Kerkük, Türk şiir ve musikisinin en verimli ve zengin kaynaklarından biridir. Kerkük ve havalisindeki Türkler, Nesimî’nin, Fuzulî’nin şiir pınarından su içmişler ve yüzlerce şair yetiştirmişleridir. Nevres adlı şairler, Seyyid Örfîler, Hicrî Dedeler, Mehmed Râsihler, Mehmed Sâdıklar, Osman Mazlumlar, Necmettin Esinler, Mustafa Gökkayalar ve daha niceleri. Saymakla bitmez. En iyisi okuyucuların, Atâ Terzibaşı’nın Ötüken Yayınları’ndan çıkan dört ciltlik Kerkük Şairleri kitabını okumalarıdır.
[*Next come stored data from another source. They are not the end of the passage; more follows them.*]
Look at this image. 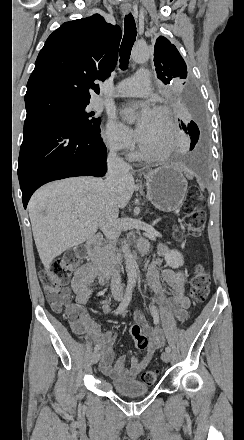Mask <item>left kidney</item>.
<instances>
[{
  "instance_id": "left-kidney-1",
  "label": "left kidney",
  "mask_w": 244,
  "mask_h": 440,
  "mask_svg": "<svg viewBox=\"0 0 244 440\" xmlns=\"http://www.w3.org/2000/svg\"><path fill=\"white\" fill-rule=\"evenodd\" d=\"M165 262L167 266L170 268H179V266H183L184 260L182 254L177 252V250H170L168 254H164Z\"/></svg>"
}]
</instances>
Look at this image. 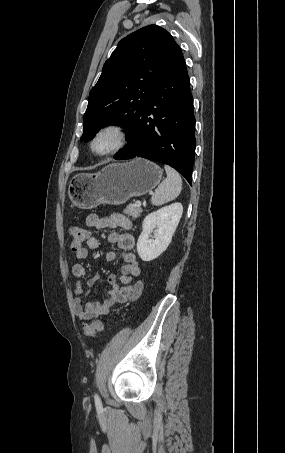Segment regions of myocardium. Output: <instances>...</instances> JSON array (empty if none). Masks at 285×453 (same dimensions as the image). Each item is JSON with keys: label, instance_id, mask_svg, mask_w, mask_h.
I'll use <instances>...</instances> for the list:
<instances>
[{"label": "myocardium", "instance_id": "f54148a6", "mask_svg": "<svg viewBox=\"0 0 285 453\" xmlns=\"http://www.w3.org/2000/svg\"><path fill=\"white\" fill-rule=\"evenodd\" d=\"M106 133L113 134L116 137V143L108 151L99 153L95 150L94 144L100 136H102L103 134H106ZM128 141H129V132H128V129L123 124L107 123V124L99 127L95 131L93 136L91 137L90 150L94 155H96L98 157H108V156H111V155L119 152L120 150H122L128 144Z\"/></svg>", "mask_w": 285, "mask_h": 453}]
</instances>
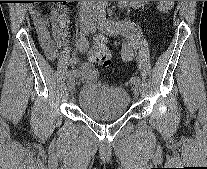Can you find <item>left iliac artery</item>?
<instances>
[{
	"label": "left iliac artery",
	"instance_id": "1",
	"mask_svg": "<svg viewBox=\"0 0 207 169\" xmlns=\"http://www.w3.org/2000/svg\"><path fill=\"white\" fill-rule=\"evenodd\" d=\"M99 24L100 26L106 28V30L111 32L112 34L114 33L120 35H127L128 31L133 29L129 23L108 20L106 18V10L104 7L100 8ZM131 52L132 51H131L130 42H125V46H123V49H121L122 58L125 63L127 61H131L132 59ZM130 81L133 85L136 83H140V77L133 76L131 77Z\"/></svg>",
	"mask_w": 207,
	"mask_h": 169
}]
</instances>
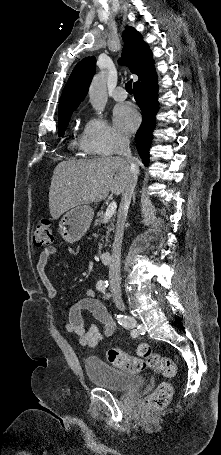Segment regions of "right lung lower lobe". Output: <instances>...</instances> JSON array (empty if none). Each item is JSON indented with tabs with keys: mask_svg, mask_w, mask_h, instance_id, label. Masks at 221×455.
Instances as JSON below:
<instances>
[{
	"mask_svg": "<svg viewBox=\"0 0 221 455\" xmlns=\"http://www.w3.org/2000/svg\"><path fill=\"white\" fill-rule=\"evenodd\" d=\"M157 76L152 61L134 83V98L142 111V123L135 135V142L142 162L149 164V149L155 126V115L159 109L157 101Z\"/></svg>",
	"mask_w": 221,
	"mask_h": 455,
	"instance_id": "98d812e1",
	"label": "right lung lower lobe"
}]
</instances>
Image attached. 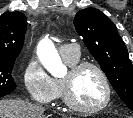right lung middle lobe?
<instances>
[{"label": "right lung middle lobe", "instance_id": "dd1d6c3e", "mask_svg": "<svg viewBox=\"0 0 133 118\" xmlns=\"http://www.w3.org/2000/svg\"><path fill=\"white\" fill-rule=\"evenodd\" d=\"M15 59L0 58V97L11 93L16 83L11 75Z\"/></svg>", "mask_w": 133, "mask_h": 118}]
</instances>
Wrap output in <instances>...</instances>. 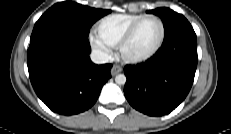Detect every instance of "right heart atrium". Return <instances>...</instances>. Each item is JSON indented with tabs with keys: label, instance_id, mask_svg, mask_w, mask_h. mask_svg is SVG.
<instances>
[{
	"label": "right heart atrium",
	"instance_id": "1",
	"mask_svg": "<svg viewBox=\"0 0 231 134\" xmlns=\"http://www.w3.org/2000/svg\"><path fill=\"white\" fill-rule=\"evenodd\" d=\"M89 43L92 51L102 61H108L112 57V48L106 44L98 35L91 33Z\"/></svg>",
	"mask_w": 231,
	"mask_h": 134
}]
</instances>
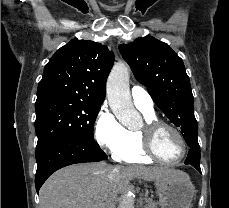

Okuyunca göreceklerdir ki Kerkük bir şairler yatağıdır.
Kerkük deyince Hoyrat gelir aklımıza. Hoyrat deyince Muçıla, Abdurrahman Kızılay, Abdülvahit Küzecioğlu. Son ikisinin sesleri hâlâ kulaklarımızdadır. İsteyenler, dijital ortamlara girip bu harika sesleri dinleyebilir, Kerkük’ün sesini duyabilirler. Hoyratlar Kerkük’ü Urfa’ya, Elazığ’a bağlar; Türkiye’ye bağlar. Türkiye’nin şairleri de hoyratlardan etkilenmişlerdir: Arif Nihat Asya, Refet Körüklü, Aydil Erol.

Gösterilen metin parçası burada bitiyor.